The leadership of the Zenki movement issued this statement after the video was released.

The video highlights two main issues: the US funding Syrian rebels and using children as soldiers. Was it wrong for the rebels to kill the boy in such a manner?-Of course. The boy in the video had an IV and a bandage on his abdomen, which suggests he was injured at the time of his death. Should the US funding for the group be examined?- Yes. Picking a side to support and the fund is not a simple black-and-white situation because individuals may shift alliances based on who can provide the biggest paycheck at that moment in time. Some of the fighters that the US paid have reportedly moved on to other groups to provide for their families. Aiding in groups like this is always a gamble because you have to be willing to accept the good and the bad that comes with the deal. The other forces only complicate this at work in the region.

Notice the IV tubing and bandage around his abdomen.
Notice the IV tubing and bandage around his abdomen.
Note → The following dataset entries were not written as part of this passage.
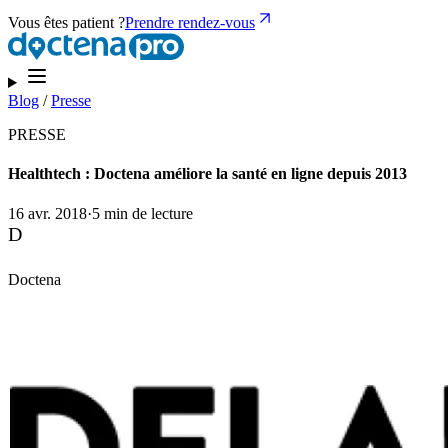
Vous êtes patient ?
Prendre rendez-vous
Blog
/
Presse
PRESSE
Healthtech : Doctena améliore la santé en ligne depuis 2013
16 avr. 2018
·
5 min de lecture
D
Doctena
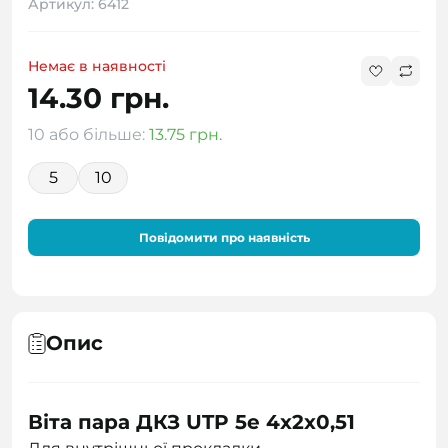
Артикул: 6412
Немає в наявності
14.30 грн.
10 або більше:
13.75 грн.
5
10
Повідомити про наявність
Опис
Віта пара ДКЗ UTP 5e 4x2x0,51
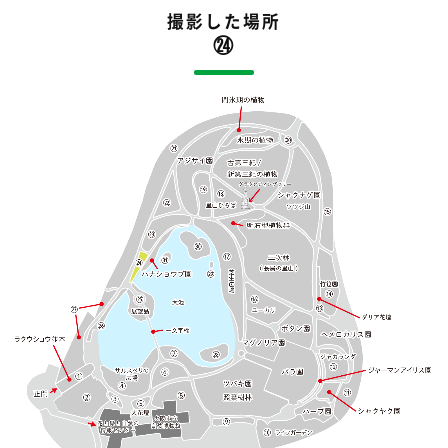
撮影した場所
㉔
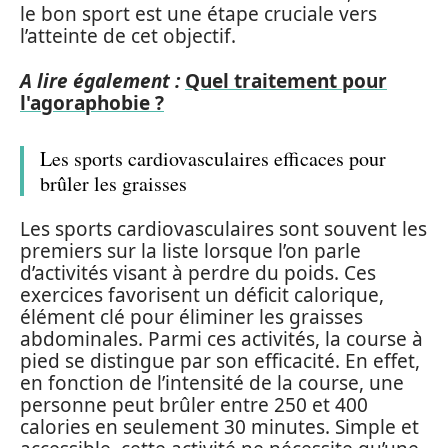
le bon sport est une étape cruciale vers
l’atteinte de cet objectif.
A lire également :
Quel traitement pour
l'agoraphobie ?
Les sports cardiovasculaires efficaces pour
brûler les graisses
Les sports cardiovasculaires sont souvent les
premiers sur la liste lorsque l’on parle
d’activités visant à perdre du poids. Ces
exercices favorisent un déficit calorique,
élément clé pour éliminer les graisses
abdominales. Parmi ces activités, la course à
pied se distingue par son efficacité. En effet,
en fonction de l’intensité de la course, une
personne peut brûler entre 250 et 400
calories en seulement 30 minutes. Simple et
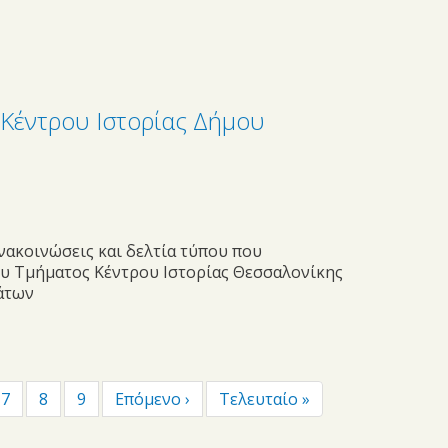
Κέντρου Ιστορίας Δήμου
νακοινώσεις και δελτία τύπου που
ου Τμήματος Κέντρου Ιστορίας Θεσσαλονίκης
άτων
7
8
9
Επόμενο ›
Τελευταίο »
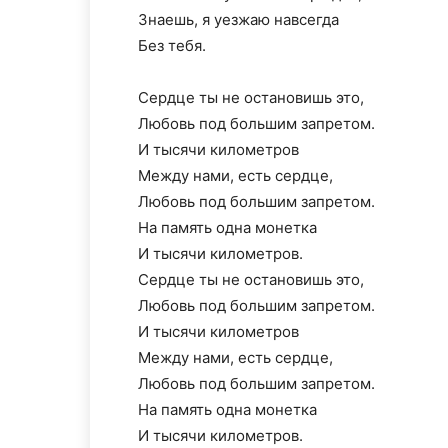
Знаешь, я уезжаю навсегда
Без тебя.
Сердце ты не остановишь это,
Любовь под большим запретом.
И тысячи километров
Между нами, есть сердце,
Любовь под большим запретом.
На память одна монетка
И тысячи километров.
Сердце ты не остановишь это,
Любовь под большим запретом.
И тысячи километров
Между нами, есть сердце,
Любовь под большим запретом.
На память одна монетка
И тысячи километров.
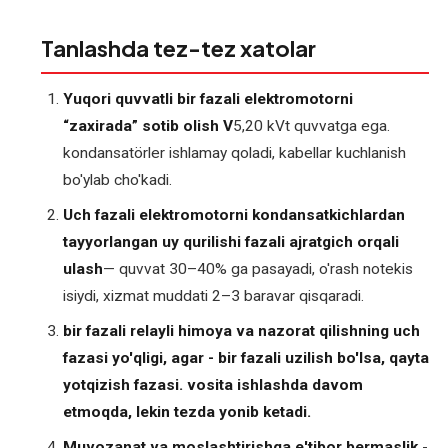
Tanlashda tez-tez xatolar
Yuqori quvvatli bir fazali elektromotorni
“zaxirada” sotib olish V
5,20 kVt quvvatga ega.
kondansatörler ishlamay qoladi, kabellar kuchlanish
bo'ylab cho'kadi.
Uch fazali elektromotorni kondansatkichlardan
tayyorlangan uy qurilishi fazali ajratgich orqali
ulash
— quvvat 30–40% ga pasayadi, o'rash notekis
isiydi, xizmat muddati 2–3 baravar qisqaradi.
bir fazali relayli himoya va nazorat qilishning uch
fazasi yo'qligi, agar - bir fazali uzilish bo'lsa, qayta
yotqizish fazasi. vosita ishlashda davom
etmoqda, lekin tezda yonib ketadi.
Muvozanat va moslashtirishga e'tibor bermaslik
-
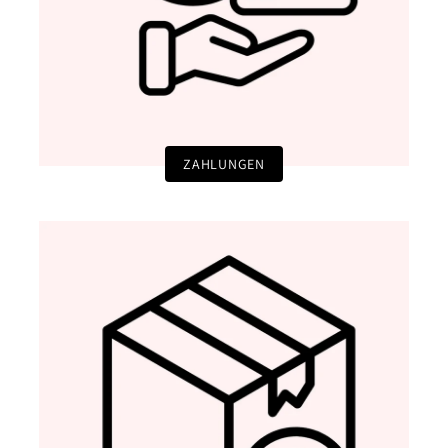
ZAHLUNGEN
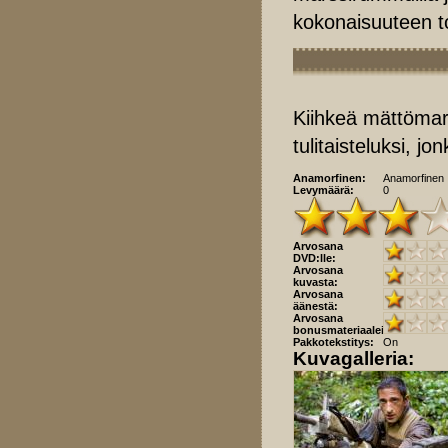
kokonaisuuteen t
Kiihkeä mättömara
tulitaisteluksi, j
Anamorfinen:
Anamorfinen
Levymäärä:
0
Arvosana
DVD:lle:
Arvosana
kuvasta:
Arvosana
äänestä:
Arvosana
bonusmateriaaleista:
Pakkotekstitys:
On
Kuvagalleria:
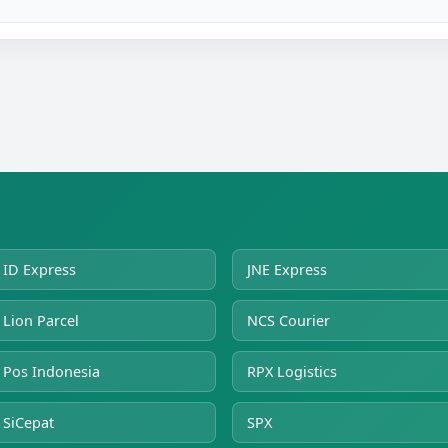
ID Express
JNE Express
Lion Parcel
NCS Courier
Pos Indonesia
RPX Logistics
SiCepat
SPX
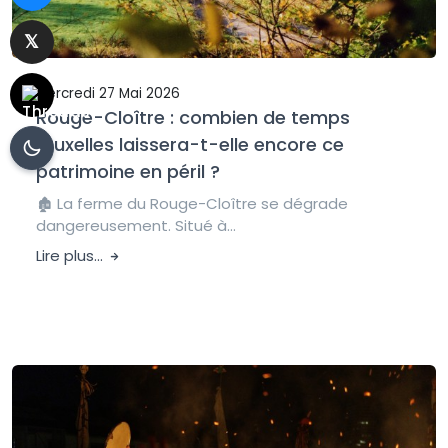
Mercredi 27 Mai 2026
Rouge-Cloître : combien de temps
Bruxelles laissera-t-elle encore ce
patrimoine en péril ?
🏚️ La ferme du Rouge-Cloître se dégrade
dangereusement. Situé à...
Lire plus...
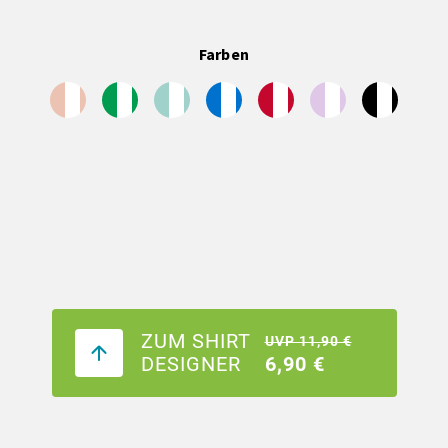
Farben
ZUM SHIRT
UVP 11,90 €
DESIGNER
6,90 €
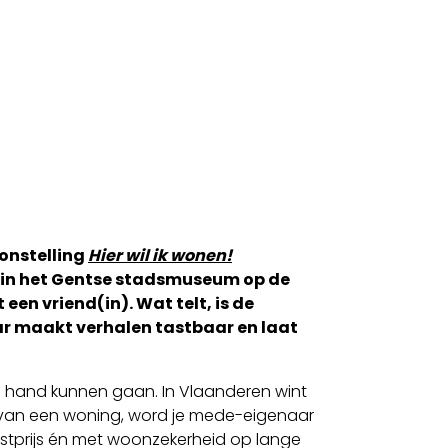
onstelling
Hier wil ik wonen!
po in het Gentse stadsmuseum op de
een vriend(in). Wat telt, is de
aar maakt verhalen tastbaar en laat
n hand kunnen gaan. In Vlaanderen wint
 van een woning, word je mede-eigenaar
ostprijs én met woonzekerheid op lange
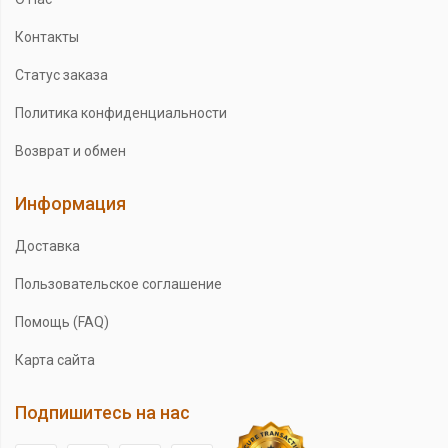
Контакты
Статус заказа
Политика конфиденциальности
Возврат и обмен
Информация
Доставка
Пользовательское соглашение
Помощь (FAQ)
Карта сайта
Подпишитесь на нас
The article by the Daily Beast does not cover the fact that all sides of the Syrian war are using children younger than the boy killed in the video to fight against one another. The main reason people are outraged seems to be the boy’s age. The western audience sees a young boy being killed; however, they see him as another fighter who can quickly kill them if given a chance. BBC reported the boy’s sister confirmed on Facebook that he was a “fighter” that was captured while defending his country.

The Syrian Observatory for Human Rights said the boy was seized by rebels in Handarat, but that the killing took place in Mashhad, about 25 miles (40km) to the west. The UK-based monitoring group could not confirm if the boy was a Palestinian or a child soldier.

Liwa al-Quds issued a statement on Facebook saying that its investigation had found he was a 12-year-old Palestinian named Abdullah Issa, who lived in Mashhad with his family. It also said he had apparently been receiving medical treatment before being seized, noting that one photograph showed an intravenous drip in his arm.

Liwa al-Quds accused the rebels of killing the child simply because he was Palestinian, in order to take “cheap and despicable revenge” for battlefield losses. However, in a Facebook post, his sister, identified as “Zoze Aisa”, said she was angry and upset that people were depicting her brother as Palestinian.

She said he was a “son of al-Assad”, referring to the Syrian president, from the Wadi al-Dahab district of Homs, who went to fight rather than stay behind and receive his medical treatment. –BBC

There also needs to be a dialogue about the consequences of using children as soldiers and the cultural shift the war has caused. Constant fighting has created not only the physical demand for more fighters but also a culture that encourages fighting at a very young age. The video of the young boy being beheaded should also be considered a consequence of using and encouraging children to fight. Unfortunately, this generation of children and the generations to come will only know conflict.

Here is an example of another childhood loss. The video below shows an 8-year old that was orphaned in Syria. In 2013 when this video was created, he fought against the Assad regime.

https://www.youtube.com/watch?v=Yl81Ykx8z18

This young fighter may or may not be alive; the video stops before you can see what happened to the boy.